A girl checks out a ghicha silk stole at a Jharcraft store in Ranchi last week. Picture by Hardeep Singh
No one knows their silks like the Chinese, but they can still learn a thing or two from the two Gs — Godda and ghicha.
Tribal weavers of Godda seem to have borrowed the Chinese proverb — “with time and patience, the mulberry leaf becomes a silk gown”.
At the recent India International Trade Fair (IITF) in New Delhi, the only foreign buyer for Jharcraft’s silks was Chinese firm SPANDA, with offices in Hong Kong and Guangzhou.
The niche buyers snapped up 60 stoles as samples.
Later, they purchased 250 more.
Though the sum of business, Rs 1.10 lakh, is not the talking point, the deal has proved one thing — Jharcraft silks impress the original connoisseurs.

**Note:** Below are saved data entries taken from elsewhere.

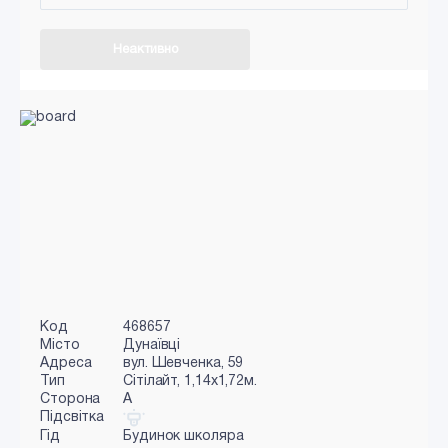
Неактивно
Код
468657
Місто
Дунаївці
Адреса
вул. Шевченка, 59
Тип
Сiтiлайт, 1,14х1,72м.
Сторона
A
Підсвітка
Гід
Будинок школяра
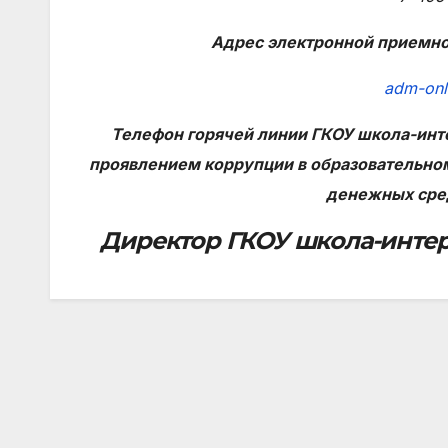
Адрес электронной приемно
adm-onl
Телефон горячей линии ГКОУ школа-инте
проявлением коррупции в образовательно
денежных сред
Директор ГКОУ школа-интерна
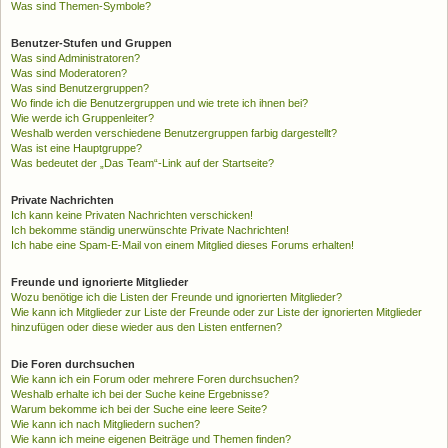
Was sind Themen-Symbole?
Benutzer-Stufen und Gruppen
Was sind Administratoren?
Was sind Moderatoren?
Was sind Benutzergruppen?
Wo finde ich die Benutzergruppen und wie trete ich ihnen bei?
Wie werde ich Gruppenleiter?
Weshalb werden verschiedene Benutzergruppen farbig dargestellt?
Was ist eine Hauptgruppe?
Was bedeutet der „Das Team“-Link auf der Startseite?
Private Nachrichten
Ich kann keine Privaten Nachrichten verschicken!
Ich bekomme ständig unerwünschte Private Nachrichten!
Ich habe eine Spam-E-Mail von einem Mitglied dieses Forums erhalten!
Freunde und ignorierte Mitglieder
Wozu benötige ich die Listen der Freunde und ignorierten Mitglieder?
Wie kann ich Mitglieder zur Liste der Freunde oder zur Liste der ignorierten Mitglieder
hinzufügen oder diese wieder aus den Listen entfernen?
Die Foren durchsuchen
Wie kann ich ein Forum oder mehrere Foren durchsuchen?
Weshalb erhalte ich bei der Suche keine Ergebnisse?
Warum bekomme ich bei der Suche eine leere Seite?
Wie kann ich nach Mitgliedern suchen?
Wie kann ich meine eigenen Beiträge und Themen finden?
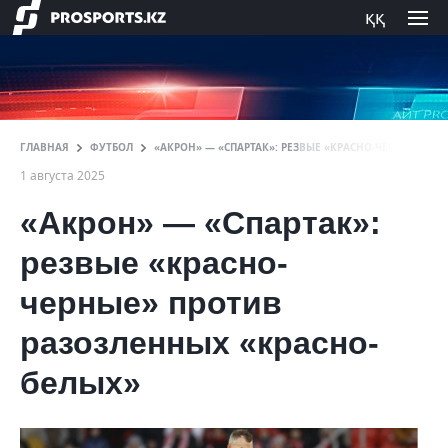
ққ
ГЛАВНАЯ
ФУТБОЛ
«АКРОН» — «СПАРТАК»: РЕЗВЫЕ «КРАСНО-ЧЕРНЫЕ» ПР
1 августа 2025
«Акрон» — «Спартак»:
резвые «красно-
черные» против
разозленных «красно-
белых»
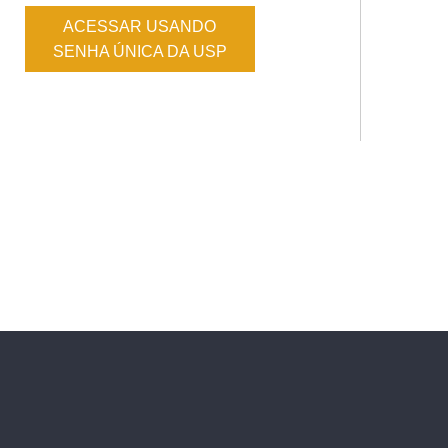
ACESSAR USANDO
SENHA ÚNICA DA USP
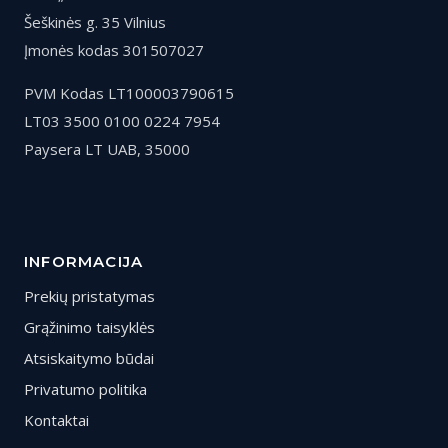
Šeškinės g. 35 Vilnius
Įmonės kodas 301507027
PVM Kodas LT100003790615
LT03 3500 0100 0224 7954
Paysera LT UAB, 35000
INFORMACIJA
Prekių pristatymas
Grąžinimo taisyklės
Atsiskaitymo būdai
Privatumo politika
Kontaktai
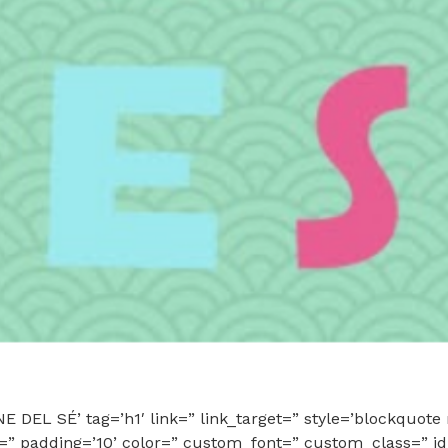
DEL SÉ’ tag=’h1′ link=” link_target=” style=’blockquot
” padding=’10’ color=” custom_font=” custom_class=” i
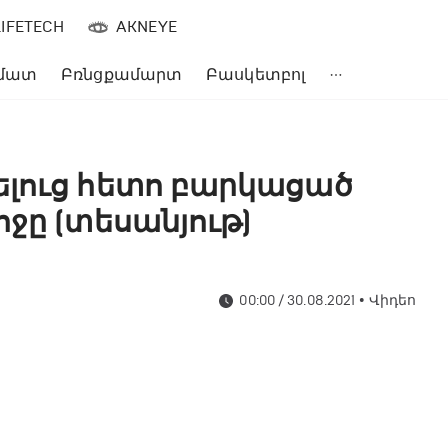
LIFETECH
AKNEYE
մատ
Բռնցքամարտ
Բասկետբոլ
ելուց հետո բարկացած
ջը (տեսանյութ)
00:00 / 30.08.2021
•
Վիդեո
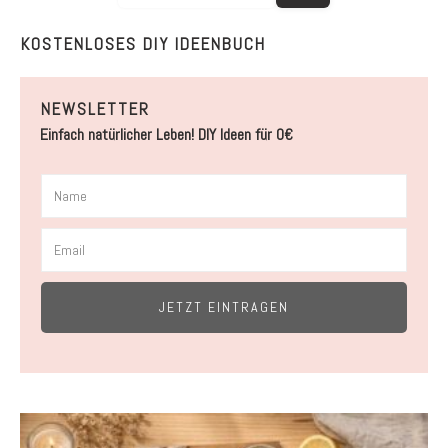
KOSTENLOSES DIY IDEENBUCH
NEWSLETTER
Einfach natürlicher Leben! DIY Ideen für 0€
JETZT EINTRAGEN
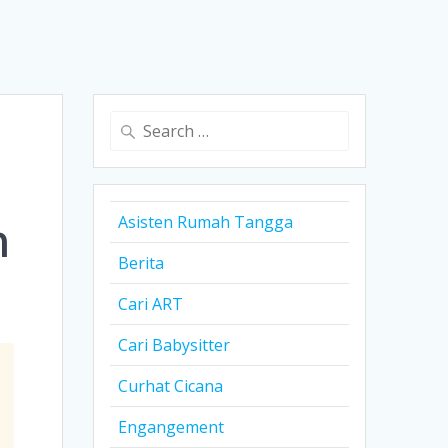
Search
for:
n
Asisten Rumah Tangga
Berita
Cari ART
Cari Babysitter
Curhat Cicana
Engangement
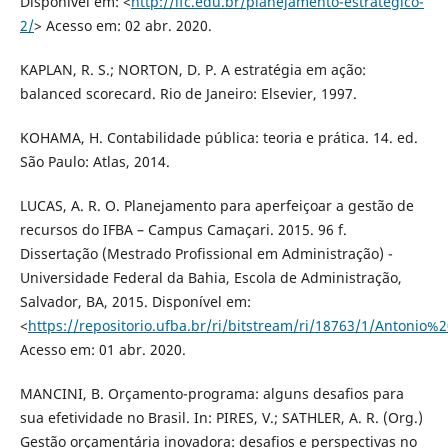
Disponível em: <
http://ifc.edu.br/planejamento-estrategico-
2/
> Acesso em: 02 abr. 2020.
KAPLAN, R. S.; NORTON, D. P. A estratégia em ação:
balanced scorecard. Rio de Janeiro: Elsevier, 1997.
KOHAMA, H. Contabilidade pública: teoria e prática. 14. ed.
São Paulo: Atlas, 2014.
LUCAS, A. R. O. Planejamento para aperfeiçoar a gestão de
recursos do IFBA – Campus Camaçari. 2015. 96 f.
Dissertação (Mestrado Profissional em Administração) -
Universidade Federal da Bahia, Escola de Administração,
Salvador, BA, 2015. Disponível em:
<
https://repositorio.ufba.br/ri/bitstream/ri/18763/1/Antoni
Acesso em: 01 abr. 2020.
MANCINI, B. Orçamento-programa: alguns desafios para
sua efetividade no Brasil. In: PIRES, V.; SATHLER, A. R. (Org.)
Gestão orçamentária inovadora: desafios e perspectivas no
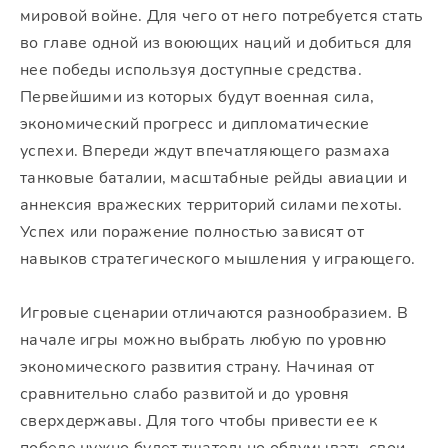
мировой войне. Для чего от него потребуется стать
во главе одной из воюющих наций и добиться для
нее победы используя доступные средства.
Первейшими из которых будут военная сила,
экономический прогресс и дипломатические
успехи. Впереди ждут впечатляющего размаха
танковые баталии, масштабные рейды авиации и
аннексия вражеских территорий силами пехоты.
Успех или поражение полностью зависят от
навыков стратегического мышления у играющего.
Игровые сценарии отличаются разнообразием. В
начале игры можно выбрать любую по уровню
экономического развития страну. Начиная от
сравнительно слабо развитой и до уровня
сверхдержавы. Для того чтобы привести ее к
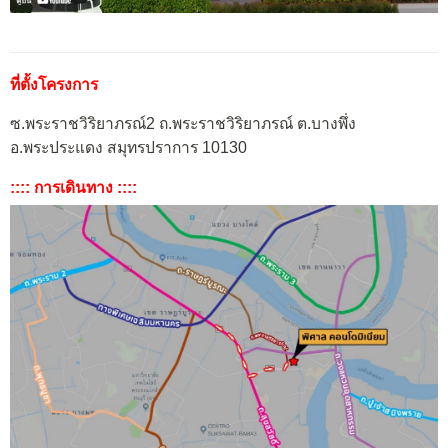
ที่ตั้งโครงการ
ซ.พระราชวิริยาภรณ์2 ถ.พระราชวิริยาภรณ์ ต.บางพึ่ง
อ.พระประแดง สมุทรปราการ 10130
:::: การเดินทาง ::::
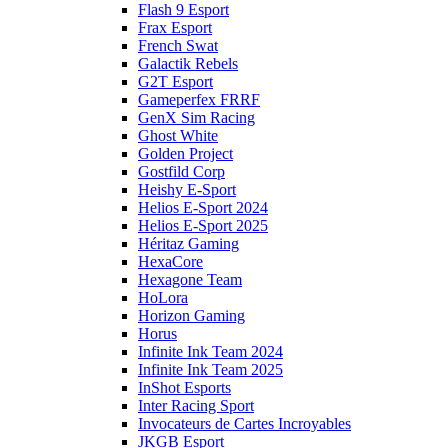
Flash 9 Esport
Frax Esport
French Swat
Galactik Rebels
G2T Esport
Gameperfex FRRF
GenX Sim Racing
Ghost White
Golden Project
Gostfild Corp
Heishy E-Sport
Helios E-Sport 2024
Helios E-Sport 2025
Héritaz Gaming
HexaCore
Hexagone Team
HoLora
Horizon Gaming
Horus
Infinite Ink Team 2024
Infinite Ink Team 2025
InShot Esports
Inter Racing Sport
Invocateurs de Cartes Incroyables
JKGB Esport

What is ghicha silk? Well, it is silk with an endearing edge about it. It is silk spun from natural cocoon, with the rawness being its fashion quotient. The designs — mostly tribal motifs based on flora and fauna — are stunning.

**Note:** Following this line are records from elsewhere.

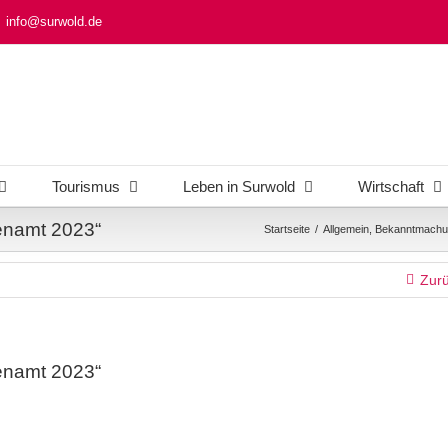
info@surwold.de
Tourismus
Leben in Surwold
Wirtschaft
enamt 2023“
Startseite
/
Allgemein
,
Bekanntmachu
Zur
enamt 2023“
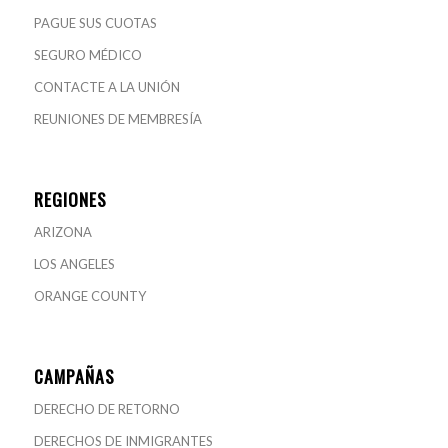
PAGUE SUS CUOTAS
SEGURO MÉDICO
CONTACTE A LA UNIÓN
REUNIONES DE MEMBRESÍA
REGIONES
ARIZONA
LOS ANGELES
ORANGE COUNTY
CAMPAÑAS
DERECHO DE RETORNO
DERECHOS DE INMIGRANTES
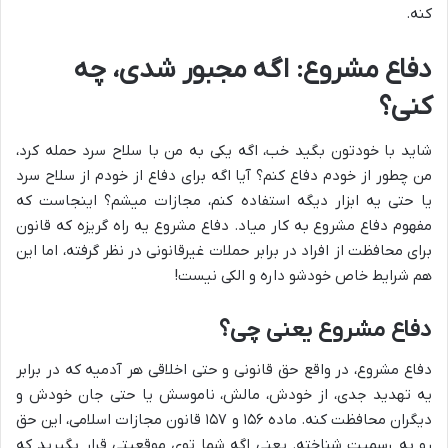
کنه.
دفاع مشروع: اگه مجبور شدی، چه
کنی؟
شاید با خودتون بگید خب، اگه یکی به من با سلاح سرد حمله کرد،
من چطور از خودم دفاع کنم؟ آیا اگه برای دفاع از خودم از سلاح سرد
یا حتی یه ابزار دیگه استفاده کنم، مجازات میشم؟ اینجاست که
مفهوم دفاع مشروع به کار میاد. دفاع مشروع یه راه گریزه که قانون
برای محافظت از افراد در برابر حملات غیرقانونی در نظر گرفته، اما این
هم شرایط خاص خودشو داره و الکی نیست!
دفاع مشروع یعنی چی؟
دفاع مشروع، در واقع حق قانونی و حتی اخلاقی هر آدمیه که در برابر
یه تهدید جدی، از خودش، مالش، ناموسش یا حتی جان خودش و
دیگران محافظت کنه. ماده ۱۵۶ و ۱۵۷ قانون مجازات اسلامی، این حق
رو به رسمیت شناخته. یعنی اگه شما توی موقعیتی قرار بگیرید که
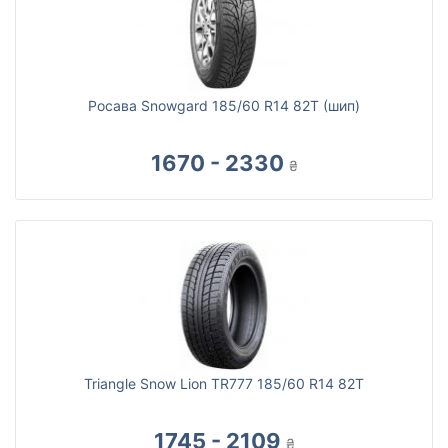
Росава Snowgard 185/60 R14 82T (шип)
1670 - 2330
₴
Triangle Snow Lion TR777 185/60 R14 82T
1745 - 2109
₴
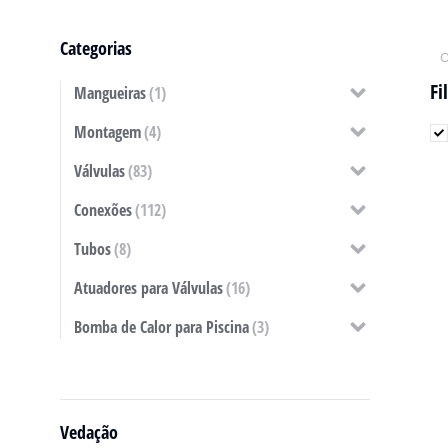
Categorias
Fi
Mangueiras
(1)
Montagem
(4)
Válvulas
(83)
Conexões
(112)
Tubos
(8)
Atuadores para Válvulas
(16)
Bomba de Calor para Piscina
(3)
Vedação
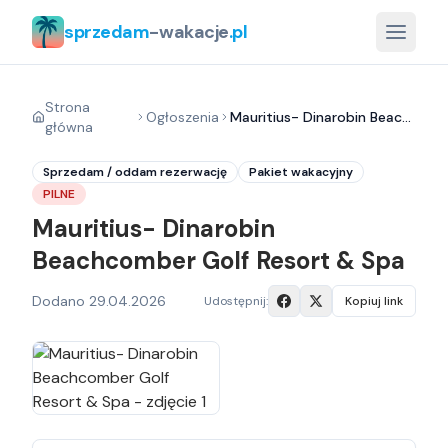
sprzedam
-wakacje
.pl
Strona
Ogłoszenia
Mauritius- Dinarobin Beachcomber Golf Resort & Spa
główna
Sprzedam / oddam rezerwację
Pakiet wakacyjny
PILNE
Mauritius- Dinarobin
Beachcomber Golf Resort & Spa
Dodano
29.04.2026
Udostępnij:
Kopiuj link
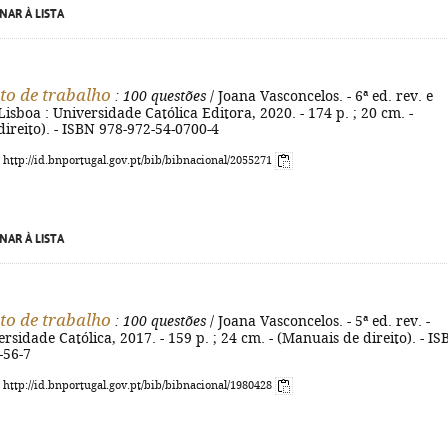
NAR À LISTA
to de trabalho
: 100 questões
/ Joana Vasconcelos. - 6ª ed. rev. e
Lisboa : Universidade Católica Editora, 2020. - 174 p. ; 20 cm. -
ireito). - ISBN 978-972-54-0700-4
: http://id.bnportugal.gov.pt/bib/bibnacional/2055271
NAR À LISTA
to de trabalho
: 100 questões
/ Joana Vasconcelos. - 5ª ed. rev. -
ersidade Católica, 2017. - 159 p. ; 24 cm. - (Manuais de direito). - I
-56-7
: http://id.bnportugal.gov.pt/bib/bibnacional/1980428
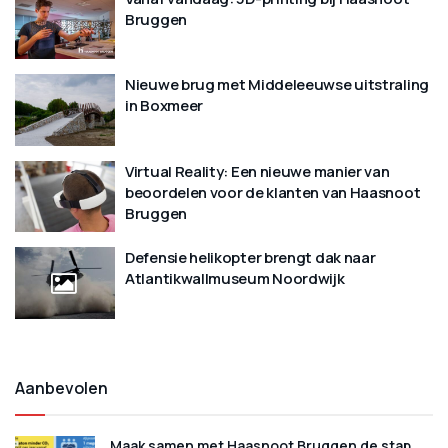
Bruggen
Nieuwe brug met Middeleeuwse uitstraling
in Boxmeer
Virtual Reality: Een nieuwe manier van
beoordelen voor de klanten van Haasnoot
Bruggen
Defensie helikopter brengt dak naar
Atlantikwallmuseum Noordwijk
Aanbevolen
Maak samen met Haasnoot Bruggen de stap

If buyers in Hong Kong and Guangzhou like ghicha silk, it means that a new market is on the cusp of growth.
Ashwini Singh, regional manager of Jharcraft, New Delhi, told The Telegraph that they were glad of making a dent with ghicha.

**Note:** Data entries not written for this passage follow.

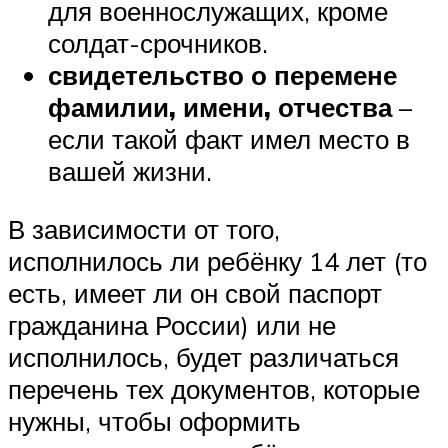
для военнослужащих, кроме
солдат-срочников.
свидетельство о перемене
фамилии, имени, отчества
–
если такой факт имел место в
вашей жизни.
В зависимости от того,
исполнилось ли ребёнку 14 лет (то
есть, имеет ли он свой паспорт
гражданина России) или не
исполнилось, будет различаться
перечень тех документов, которые
нужны, чтобы оформить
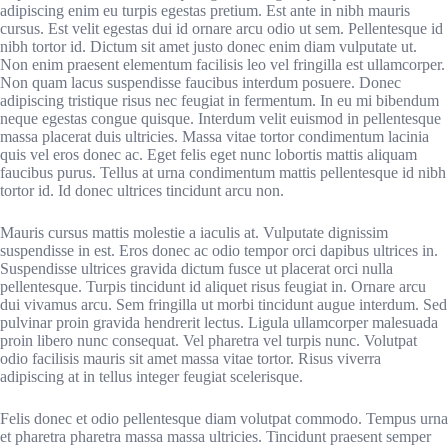
adipiscing enim eu turpis egestas pretium. Est ante in nibh mauris
cursus. Est velit egestas dui id ornare arcu odio ut sem. Pellentesque id
nibh tortor id. Dictum sit amet justo donec enim diam vulputate ut.
Non enim praesent elementum facilisis leo vel fringilla est ullamcorper.
Non quam lacus suspendisse faucibus interdum posuere. Donec
adipiscing tristique risus nec feugiat in fermentum. In eu mi bibendum
neque egestas congue quisque. Interdum velit euismod in pellentesque
massa placerat duis ultricies. Massa vitae tortor condimentum lacinia
quis vel eros donec ac. Eget felis eget nunc lobortis mattis aliquam
faucibus purus. Tellus at urna condimentum mattis pellentesque id nibh
tortor id. Id donec ultrices tincidunt arcu non.
Mauris cursus mattis molestie a iaculis at. Vulputate dignissim
suspendisse in est. Eros donec ac odio tempor orci dapibus ultrices in.
Suspendisse ultrices gravida dictum fusce ut placerat orci nulla
pellentesque. Turpis tincidunt id aliquet risus feugiat in. Ornare arcu
dui vivamus arcu. Sem fringilla ut morbi tincidunt augue interdum. Sed
pulvinar proin gravida hendrerit lectus. Ligula ullamcorper malesuada
proin libero nunc consequat. Vel pharetra vel turpis nunc. Volutpat
odio facilisis mauris sit amet massa vitae tortor. Risus viverra
adipiscing at in tellus integer feugiat scelerisque.
Felis donec et odio pellentesque diam volutpat commodo. Tempus urna
et pharetra pharetra massa massa ultricies. Tincidunt praesent semper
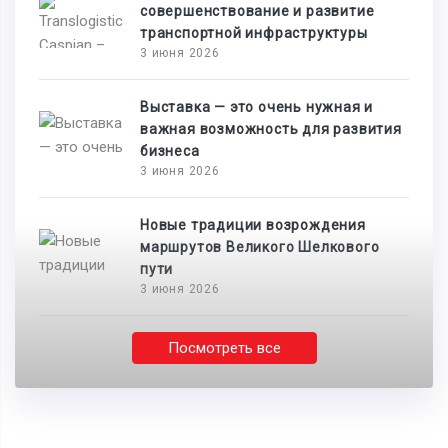
совершенствование и развитие
транспортной инфраструктуры
3 июня 2026
Выставка — это очень нужная и
важная возможность для развития
бизнеса
3 июня 2026
Новые традиции возрождения
маршрутов Великого Шелкового
пути
3 июня 2026
Посмотреть все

“Right now, we know we are just making a baby footprint in the Chinese market. But during our business to business (B2B) marketing, we had direct interaction with a China-based NRI at the international fair in Delhi. He loved our ghicha silk stoles.”
Jharcraft had in 2011 done impressive business with the Chinese.
The corporation had received bulk orders from Shanghai-based company Shanghai Xin An Import and Co Ltd for three lakh tussar silk stoles worth Rs 15 crore.
Now, it is time to make ghicha the flavour of silk stoles.
“I think the tribal motifs and interesting silken texture will make ghicha a hot favourite. In the global market, it is fresh and edgy, besides being hundred per cent organic,” he said, citing Jharcraft’s internationally recognised Onecert Asia certification.
Godda district’s Bhagaiya villagers are creating ghicha silk stoles for Jharcraft after being trained in weaving and dyeing NID-Ahmedabad designers.
“We had opened Shaheed Nirmal Mahto Jharkhand Silk Training Institute in 2007. Tribal artisans are engaged in reeling ghicha. Stoles are in attractive colours with tribal motifs. It is exclusive and will grow big in times to come,” said Jharcraft managing director Dhirendra Kumar.